A project aimed at filtering spam messages in SMS with miniature language models and part-of-speech tagging techniques. Work with 'gemma:7b' or 'qwen:14b'.
Note: In the Chinese usage scenario, you need to use the ‘qwen:14b’ model, and in the English scenario, you need to use ‘gemma:7b’
🕐 Under the conditions of more than ten text messages and repeated 5 times, a single message will be responded to in seconds.
🚦 Achieved 100% accuracy for For English.
😊 The Chinese recognition logic is still being fine-tuned, so stay tuned.
- Install 'ollama' on its official page and pip:
pip install ollama
- Download Gemma/QWen Full version with ollama:
ollama pull gemma:7b
ollama pull qwen:14b
- Clone this repo:
git clone https://github.com/Gloridust/LoRA-SpamFilter.git
- custom model:
ollama create gemma-7b-spam -f ./modelfile_en
ollama create qwen-14b-spam -f ./modelfile_cn
- Edit code: If you'd like to use with Chinese, you have to edit the code in 'spam_detector.py':
# modelname = 'gemma-7b-spam'
modelname = 'qwen-14b-spam'
- Run and try it:
cd ./LoRA-SpamFilter
python start.py
Then you can input SMS to test it.
Run 'python ./test.py' can test and count the accuracy of results. The program will run the input SMS multiple times and count the results and determine the reasons for each time.

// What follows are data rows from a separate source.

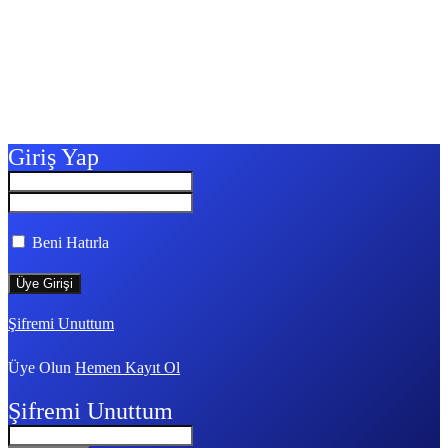
Giriş Yap
Beni Hatırla
Şifremi Unuttum
Üye Olun
Hemen Kayıt Ol
Şifremi Unuttum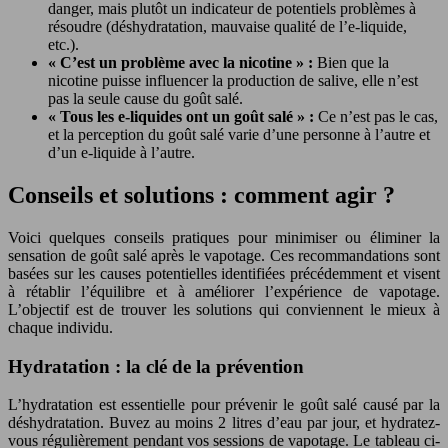
danger, mais plutôt un indicateur de potentiels problèmes à
résoudre (déshydratation, mauvaise qualité de l’e-liquide,
etc.).
« C’est un problème avec la nicotine » :
Bien que la
nicotine puisse influencer la production de salive, elle n’est
pas la seule cause du goût salé.
« Tous les e-liquides ont un goût salé » :
Ce n’est pas le cas,
et la perception du goût salé varie d’une personne à l’autre et
d’un e-liquide à l’autre.
Conseils et solutions : comment agir ?
Voici quelques conseils pratiques pour minimiser ou éliminer la
sensation de goût salé après le vapotage. Ces recommandations sont
basées sur les causes potentielles identifiées précédemment et visent
à rétablir l’équilibre et à améliorer l’expérience de vapotage.
L’objectif est de trouver les solutions qui conviennent le mieux à
chaque individu.
Hydratation : la clé de la prévention
L’hydratation est essentielle pour prévenir le goût salé causé par la
déshydratation. Buvez au moins 2 litres d’eau par jour, et hydratez-
vous régulièrement pendant vos sessions de vapotage. Le tableau ci-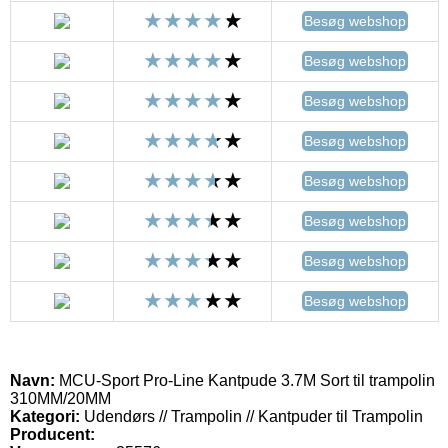
Besøg webshop
Besøg webshop
Besøg webshop
Besøg webshop
Besøg webshop
Besøg webshop
Besøg webshop
Besøg webshop
Navn:
MCU-Sport Pro-Line Kantpude 3.7M Sort til trampolin
310MM/20MM
Kategori:
Udendørs // Trampolin // Kantpuder til Trampolin
Producent: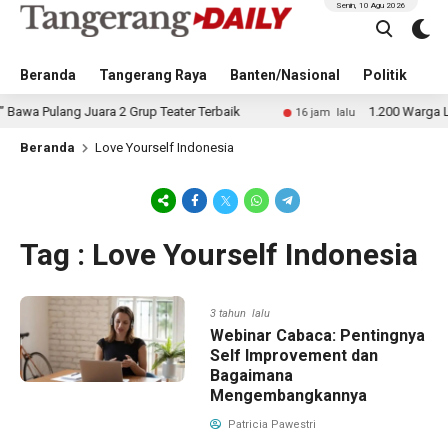
Senin, 10 Agu 2026
Beranda
Tangerang Raya
Banten/Nasional
Politik
Pe
 Pulang Juara 2 Grup Teater Terbaik
1.200 Warga Labua
16 jam lalu
Beranda
Love Yourself Indonesia
Tag : Love Yourself Indonesia
3 tahun lalu
Webinar Cabaca: Pentingnya
Self Improvement dan
Bagaimana
Mengembangkannya
Patricia Pawestri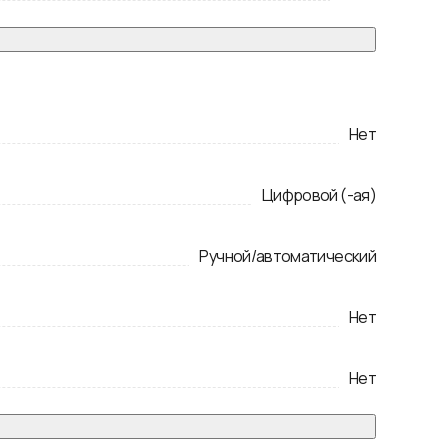
Нет
Цифровой (-ая)
Ручной/автоматический
Нет
Нет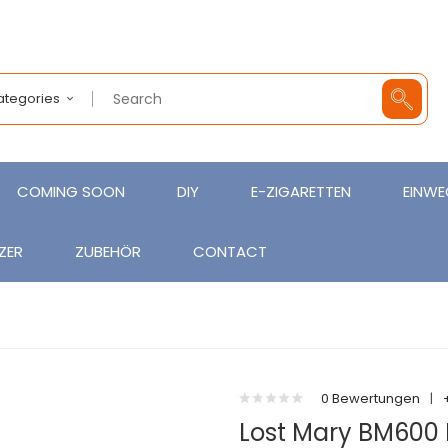
Categories
COMING SOON
DIY
E-ZIGARETTEN
EINWE
ZER
ZUBEHÖR
CONTACT
0 Bewertungen
|
Lost Mary BM600 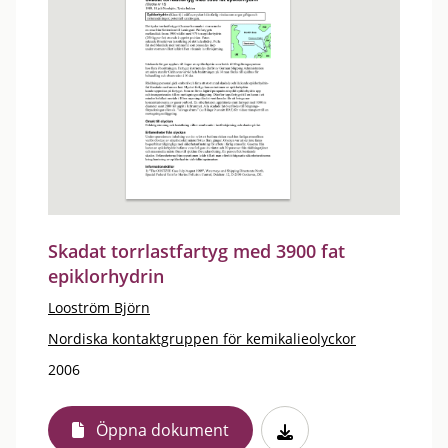
Skadat torrlastfartyg med 3900 fat
epiklorhydrin
Looström Björn
Nordiska kontaktgruppen för kemikalieolyckor
2006
Öppna dokument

I believe that 'start.py' is the best demo to show how to use 'spam_detector.py'. Just:
from spam_detector import detect_spam
is_spam,reason = detect_spam(sms_content)
'detect_spam' will return two things:
- is_spam: If it is spam?
- reason:Why?
Usually, in scenarios other than debugging, we only use the first parameter 'is_spam'. So you can use it like this:
is_spam, _ = detect_spam(sms_content)
Enjoy it!